**TASK REQUIREMENTS:** A faithful, complete copy of the records is required.

**DATA TO PROCESS:**
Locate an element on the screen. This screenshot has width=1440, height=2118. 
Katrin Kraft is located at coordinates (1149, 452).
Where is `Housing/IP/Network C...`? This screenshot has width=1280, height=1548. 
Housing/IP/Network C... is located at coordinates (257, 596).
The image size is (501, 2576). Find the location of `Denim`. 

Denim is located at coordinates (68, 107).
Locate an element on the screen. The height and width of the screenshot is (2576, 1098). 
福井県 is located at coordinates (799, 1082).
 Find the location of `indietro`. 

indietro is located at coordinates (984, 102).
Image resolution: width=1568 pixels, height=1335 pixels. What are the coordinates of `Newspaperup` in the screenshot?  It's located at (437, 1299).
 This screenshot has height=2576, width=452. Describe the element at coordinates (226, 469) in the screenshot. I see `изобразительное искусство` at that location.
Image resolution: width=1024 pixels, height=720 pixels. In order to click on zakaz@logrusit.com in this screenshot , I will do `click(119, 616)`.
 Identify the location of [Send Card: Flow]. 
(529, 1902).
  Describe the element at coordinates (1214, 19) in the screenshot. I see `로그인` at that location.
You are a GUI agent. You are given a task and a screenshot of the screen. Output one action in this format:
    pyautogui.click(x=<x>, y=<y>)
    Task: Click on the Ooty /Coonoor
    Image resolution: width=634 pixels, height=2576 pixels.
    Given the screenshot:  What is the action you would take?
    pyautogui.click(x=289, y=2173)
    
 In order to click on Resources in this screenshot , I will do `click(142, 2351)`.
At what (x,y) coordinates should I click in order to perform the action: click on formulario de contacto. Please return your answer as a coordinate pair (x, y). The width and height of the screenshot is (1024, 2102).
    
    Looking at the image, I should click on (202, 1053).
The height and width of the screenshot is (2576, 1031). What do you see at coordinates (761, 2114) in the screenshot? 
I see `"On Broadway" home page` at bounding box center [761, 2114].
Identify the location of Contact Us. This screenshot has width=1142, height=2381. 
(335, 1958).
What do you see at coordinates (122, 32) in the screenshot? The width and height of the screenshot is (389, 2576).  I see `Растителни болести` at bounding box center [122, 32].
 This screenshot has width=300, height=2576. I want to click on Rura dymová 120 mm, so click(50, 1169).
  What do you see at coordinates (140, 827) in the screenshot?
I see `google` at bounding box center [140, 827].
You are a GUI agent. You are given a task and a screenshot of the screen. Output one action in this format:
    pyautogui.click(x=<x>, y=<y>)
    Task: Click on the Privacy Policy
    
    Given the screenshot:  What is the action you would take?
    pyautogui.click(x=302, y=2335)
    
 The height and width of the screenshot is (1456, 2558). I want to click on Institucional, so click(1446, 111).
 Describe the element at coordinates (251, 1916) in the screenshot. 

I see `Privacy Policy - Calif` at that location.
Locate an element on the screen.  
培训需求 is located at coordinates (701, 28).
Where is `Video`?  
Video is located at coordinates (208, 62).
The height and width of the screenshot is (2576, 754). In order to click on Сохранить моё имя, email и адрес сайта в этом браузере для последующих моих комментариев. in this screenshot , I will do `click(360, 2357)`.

**FINAL ANSWER:**
Locate an element on the screen. This screenshot has width=1440, height=2118. 
Katrin Kraft is located at coordinates (1149, 452).
Where is `Housing/IP/Network C...`? This screenshot has width=1280, height=1548. 
Housing/IP/Network C... is located at coordinates (257, 596).
The image size is (501, 2576). Find the location of `Denim`. 

Denim is located at coordinates (68, 107).
Locate an element on the screen. The height and width of the screenshot is (2576, 1098). 
福井県 is located at coordinates (799, 1082).
 Find the location of `indietro`. 

indietro is located at coordinates (984, 102).
Image resolution: width=1568 pixels, height=1335 pixels. What are the coordinates of `Newspaperup` in the screenshot?  It's located at (437, 1299).
 This screenshot has height=2576, width=452. Describe the element at coordinates (226, 469) in the screenshot. I see `изобразительное искусство` at that location.
Image resolution: width=1024 pixels, height=720 pixels. In order to click on zakaz@logrusit.com in this screenshot , I will do `click(119, 616)`.
 Identify the location of [Send Card: Flow]. 
(529, 1902).
  Describe the element at coordinates (1214, 19) in the screenshot. I see `로그인` at that location.
You are a GUI agent. You are given a task and a screenshot of the screen. Output one action in this format:
    pyautogui.click(x=<x>, y=<y>)
    Task: Click on the Ooty /Coonoor
    Image resolution: width=634 pixels, height=2576 pixels.
    Given the screenshot:  What is the action you would take?
    pyautogui.click(x=289, y=2173)
    
 In order to click on Resources in this screenshot , I will do `click(142, 2351)`.
At what (x,y) coordinates should I click in order to perform the action: click on formulario de contacto. Please return your answer as a coordinate pair (x, y). The width and height of the screenshot is (1024, 2102).
    
    Looking at the image, I should click on (202, 1053).
The height and width of the screenshot is (2576, 1031). What do you see at coordinates (761, 2114) in the screenshot? 
I see `"On Broadway" home page` at bounding box center [761, 2114].
Identify the location of Contact Us. This screenshot has width=1142, height=2381. 
(335, 1958).
What do you see at coordinates (122, 32) in the screenshot? The width and height of the screenshot is (389, 2576).  I see `Растителни болести` at bounding box center [122, 32].
 This screenshot has width=300, height=2576. I want to click on Rura dymová 120 mm, so click(50, 1169).
  What do you see at coordinates (140, 827) in the screenshot?
I see `google` at bounding box center [140, 827].
You are a GUI agent. You are given a task and a screenshot of the screen. Output one action in this format:
    pyautogui.click(x=<x>, y=<y>)
    Task: Click on the Privacy Policy
    
    Given the screenshot:  What is the action you would take?
    pyautogui.click(x=302, y=2335)
    
 The height and width of the screenshot is (1456, 2558). I want to click on Institucional, so click(1446, 111).
 Describe the element at coordinates (251, 1916) in the screenshot. 

I see `Privacy Policy - Calif` at that location.
Locate an element on the screen.  
培训需求 is located at coordinates (701, 28).
Where is `Video`?  
Video is located at coordinates (208, 62).
The height and width of the screenshot is (2576, 754). In order to click on Сохранить моё имя, email и адрес сайта в этом браузере для последующих моих комментариев. in this screenshot , I will do `click(360, 2357)`.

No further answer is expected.